Alzheimer's disease (AD) is a progressive neuropsychiatric disorder that gradually impairs memory and behavioral functions. Amyloid beta (Aβ) is considered as the most toxic substance in the brain of AD patients.
The present study was designed to evaluate Aβ deposits by Immuno- and Thioflavin S-costaining in the hippocampus of a rat model of AD after intravenous injection of human adipose-derived stem cells (hADSCs).
Thirty-two male rats were included in the four groups of control, sham, AD and hADSCs. The hADSCs characterization was confirmed by the flow cytometry technique. Immuno- and Thioflavin S-costaining was utilized for detecting Aβ plaques in the hippocampus of a rat model of AD following injection of hADSCs.

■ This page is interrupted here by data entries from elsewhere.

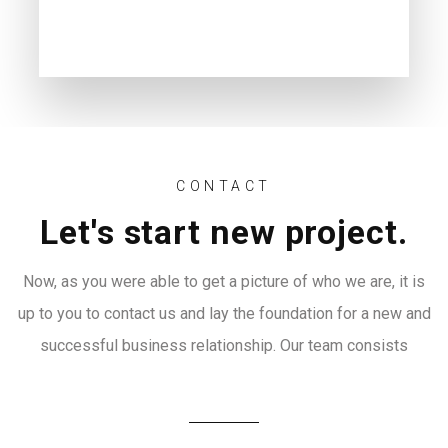
CONTACT
Let's start new project.
Now, as you were able to get a picture of who we are, it is
up to you to contact us and lay the foundation for a new and
successful business relationship. Our team consists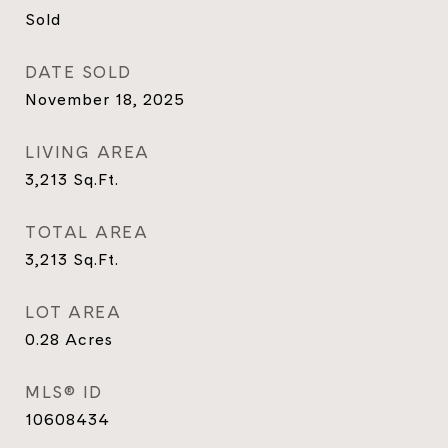
Sold
DATE SOLD
November 18, 2025
LIVING AREA
3,213
Sq.Ft.
TOTAL AREA
3,213
Sq.Ft.
LOT AREA
0.28
Acres
MLS® ID
10608434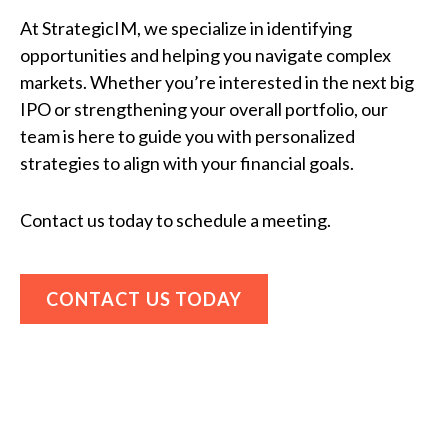
At StrategicIM, we specialize in identifying
opportunities and helping you navigate complex
markets. Whether you’re interested in the next big
IPO or strengthening your overall portfolio, our
team is here to guide you with personalized
strategies to align with your financial goals.
Contact us today to schedule a meeting.
CONTACT US TODAY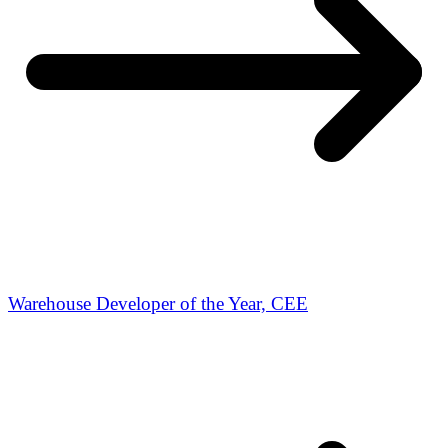
Warehouse Developer of the Year, CEE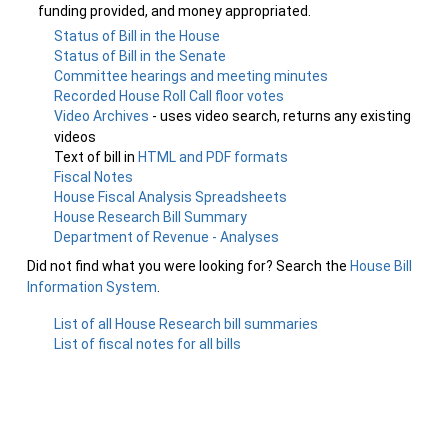
funding provided, and money appropriated.
Status of Bill in the House
Status of Bill in the Senate
Committee hearings and meeting minutes
Recorded House Roll Call floor votes
Video Archives
- uses video search, returns any existing
videos
Text of bill in
HTML and PDF formats
Fiscal Notes
House Fiscal Analysis Spreadsheets
House Research Bill Summary
Department of Revenue - Analyses
Did not find what you were looking for? Search the
House Bill
Information System
.
List of all House Research bill summaries
List of fiscal notes for all bills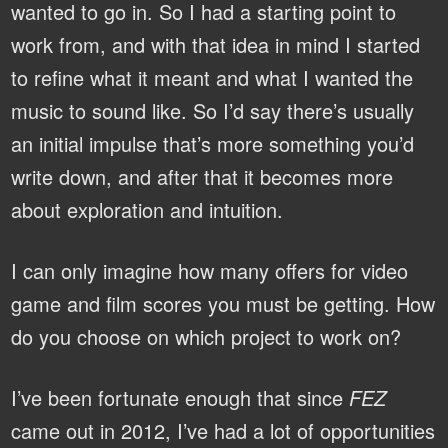
wanted to go in. So I had a starting point to
work from, and with that idea in mind I started
to refine what it meant and what I wanted the
music to sound like. So I’d say there’s usually
an initial impulse that’s more something you’d
write down, and after that it becomes more
about exploration and intuition.
I can only imagine how many offers for video
game and film scores you must be getting. How
do you choose on which project to work on?
I’ve been fortunate enough that since
FEZ
came out in 2012, I’ve had a lot of opportunities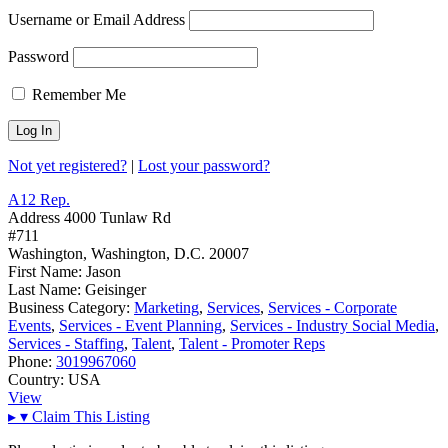
Username or Email Address
Password
Remember Me
Not yet registered?
|
Lost your password?
A12 Rep.
Address
4000 Tunlaw Rd
#711
Washington, Washington, D.C. 20007
First Name:
Jason
Last Name:
Geisinger
Business Category:
Marketing
,
Services
,
Services - Corporate
Events
,
Services - Event Planning
,
Services - Industry Social Media
,
Services - Staffing
,
Talent
,
Talent - Promoter Reps
Phone:
3019967060
Country:
USA
View
▸
▾
Claim This Listing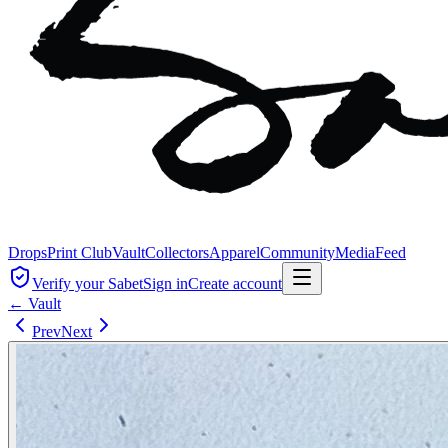
Drops
Print Club
Vault
Collectors
Apparel
Community
Media
Feed
Verify your Sabet
Sign in
Create account
← Vault
Prev
Next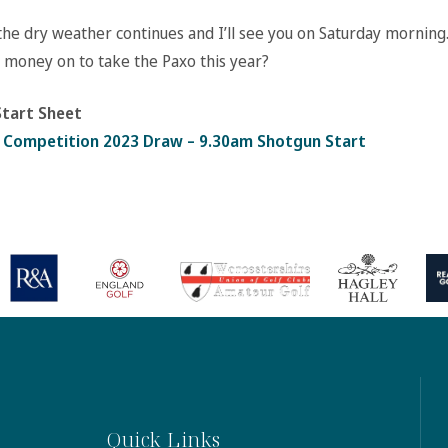
the dry weather continues and I’ll see you on Saturday morning
 money on to take the Paxo this year?
tart Sheet
 Competition 2023 Draw – 9.30am Shotgun Start
Quick Links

Statistical analysis revealed that Aβ plaques increased significantly in the AD group compared to the control and sham groups. The administration of hADSCs significantly decreased immunoreactivity and Thio-S-positive plaques in the AD group. We also found that the plaques detected by anti-Aβ antibody (immunohistochemical staining) were significantly more than those distinguished by Thioflavin-S in all the groups.
Results showed that hADSCs played an effective role in decreasing amyloids aggregation following migration to the hippocampus of the rat model of AD.